Performing Manual Diagnostics

Perform a one-time manual diagnostic for quick troubleshooting or to verify cluster status. This is recommended when your cluster experiences performance issues or errors, or after changes are made to your cluster.

  1. Log in to the CSS management console.
  2. In the navigation pane on the left, choose Clusters > OpenSearch.
  3. In the cluster list, click the name of the target cluster. The cluster information page is displayed.
  4. Choose Intelligent O&M > Intelligent Diagnostics.
  5. On the Intelligent Diagnostics page, configure a diagnostic task and click Run Diagnostics to start the task.
    Figure 2 Manual diagnostics
    Table 4 Manual diagnostics

    Parameter

    Description

    Diagnostic Type

    Select a diagnostic type.

    • Full check: All check items are supported. You can select all or only some of the check items.
    • Cluster unavailability check: When a cluster is unavailable, run this diagnosis to quickly diagnose its health status.

    Diagnostic Item

    Select diagnostic items.

    • When Diagnostic Type is set to Full check, you can customize the diagnostic items.
    • When Diagnostic Type is set to Cluster unavailability check, the cluster unavailability check items are selected by default.
  6. Wait for 1 to 3 minutes. The diagnostic report will be displayed below.

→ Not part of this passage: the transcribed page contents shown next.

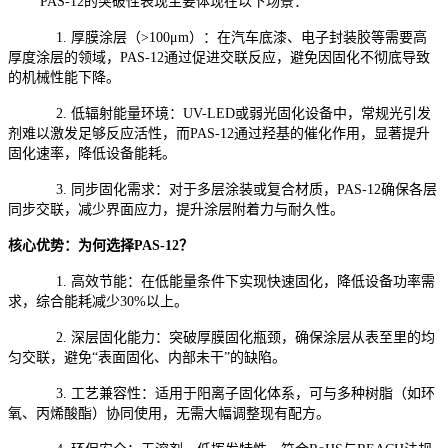
PAS-12的突破性表现主要体现在以下场景：
1. 厚膜涂层（>100μm）：在汽车底漆、电子封装胶等需要高
厚度涂层的领域，PAS-12通过促进交联反应，避免因固化不彻底导致
的机械性能下降。
2. 低辐射能量环境：UV-LED或弱光固化设备中，常规光引发
剂难以激发足够反应活性，而PAS-12通过羟基的催化作用，显著提升
固化速率，降低设备能耗。
3. 同步固化需求：对于多层涂装或复合材质，PAS-12确保各层
同步交联，减少界面应力，提升涂层附着力与耐久性。
核心优势：为何选择PAS-12？
1. 高效节能：在低能量条件下实现快速固化，降低设备功率需
求，综合能耗减少30%以上。
2. 深层固化能力：突破厚膜固化瓶颈，确保涂层从表至里的均
匀交联，避免“表面固化、内部未干”的缺陷。
3. 工艺兼容性：适用于阳离子固化体系，可与多种树脂（如环
氧、丙烯酸酯）协同使用，无需大幅调整现有配方。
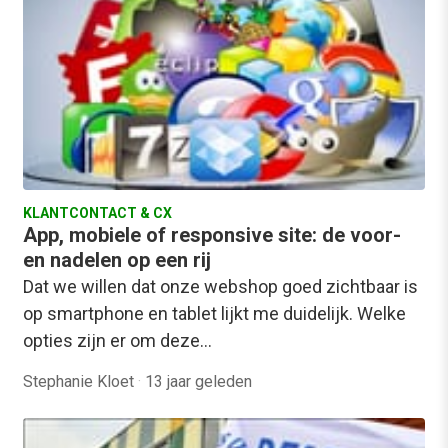
KLANTCONTACT & CX
App, mobiele of responsive site: de voor-
en nadelen op een rij
Dat we willen dat onze webshop goed zichtbaar is
op smartphone en tablet lijkt me duidelijk. Welke
opties zijn er om deze…
Stephanie Kloet
·
13 jaar geleden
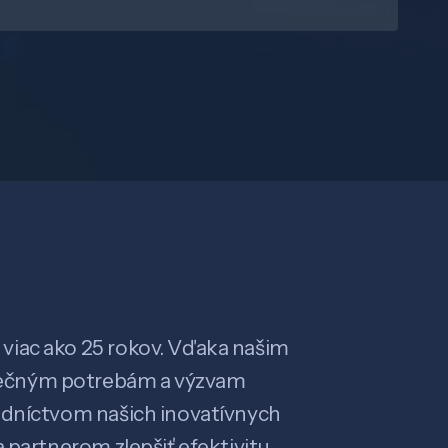
viac ako 25 rokov. Vďaka našim
ečným potrebám a výzvam
edníctvom našich inovatívnych
 partnerom zlepšiť efektivitu,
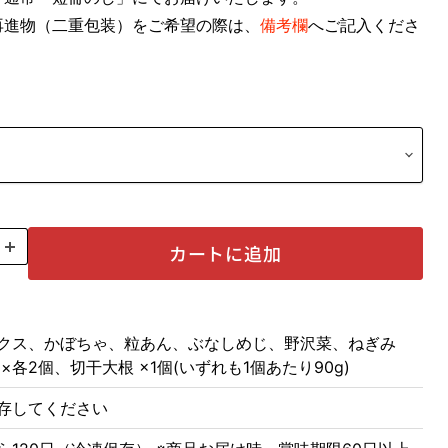
再進物（二重包装）をご希望の際は、
備考欄
へご記入くださ
カートに追加
クス、かぼちゃ、粒あん、ぶなしめじ、野沢菜、ねぎみ
×各2個、切干大根 ×1個(いずれも1個あたり90g)
存してください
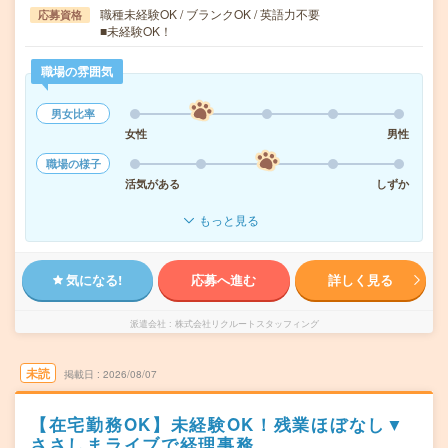
職種未経験OK / ブランクOK / 英語力不要
応募資格
■未経験OK！
職場の雰囲気
男女比率
女性
男性
職場の様子
活気がある
しずか
もっと見る
気になる!
応募へ進む
詳しく見る
派遣会社
株式会社リクルートスタッフィング
未読
掲載日
2026/08/07
【在宅勤務OK】未経験OK！残業ほぼなし▼
ささしまライブで経理事務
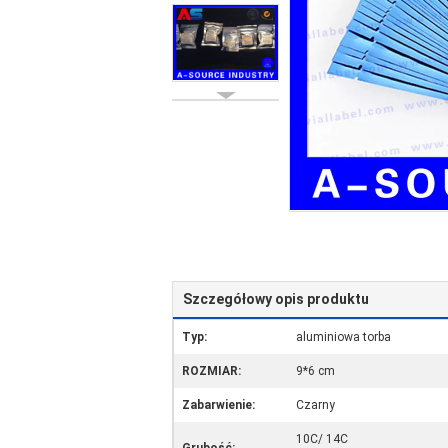
Szczegółowy opis produktu
Typ:
aluminiowa torba
ROZMIAR:
9*6 cm
Zabarwienie:
Czarny
10C/ 14C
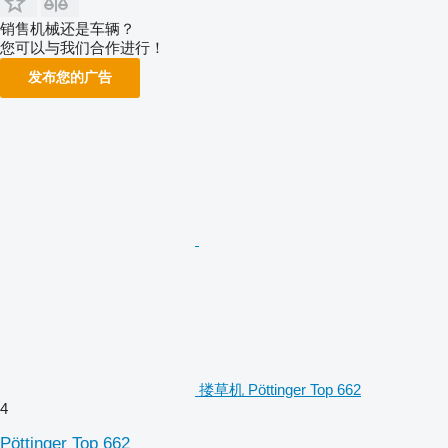
销售机械还是车辆？
您可以与我们合作进行！
发布您的广告
搂草机 Pöttinger Top 662
4
Pöttinger Top 662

    The report will show high-risk items, medium-risk items, normal items, and reminders, as well as the results and optimization suggestions for each diagnostic item. High- and medium-risk items should be prioritized.

  7. Click Export Report to save the diagnostic report to your local PC for further analysis or archiving.

Viewing Historical Reports

Historical diagnostic reports help you compare cluster health across different periods, which aids capacity planning and problem diagnosis.

A maximum of 10 historical reports can be retained. (This is the total for both scheduled and manual diagnostic tasks.) When this limit is exceeded, the oldest reports will be deleted automatically. Export and save important reports in a timely manner.

  1. Log in to the CSS management console.
  2. In the navigation pane on the left, choose Clusters > OpenSearch.
  3. In the cluster list, click the name of the target cluster. The cluster information page is displayed.
  4. Choose Intelligent O&M > Historical Reports.
  5. Set Created to filter diagnostic reports by time range.
    Figure 3 Selecting historical reports
  6. Click Export Report on the right to save the current historical report to the local PC.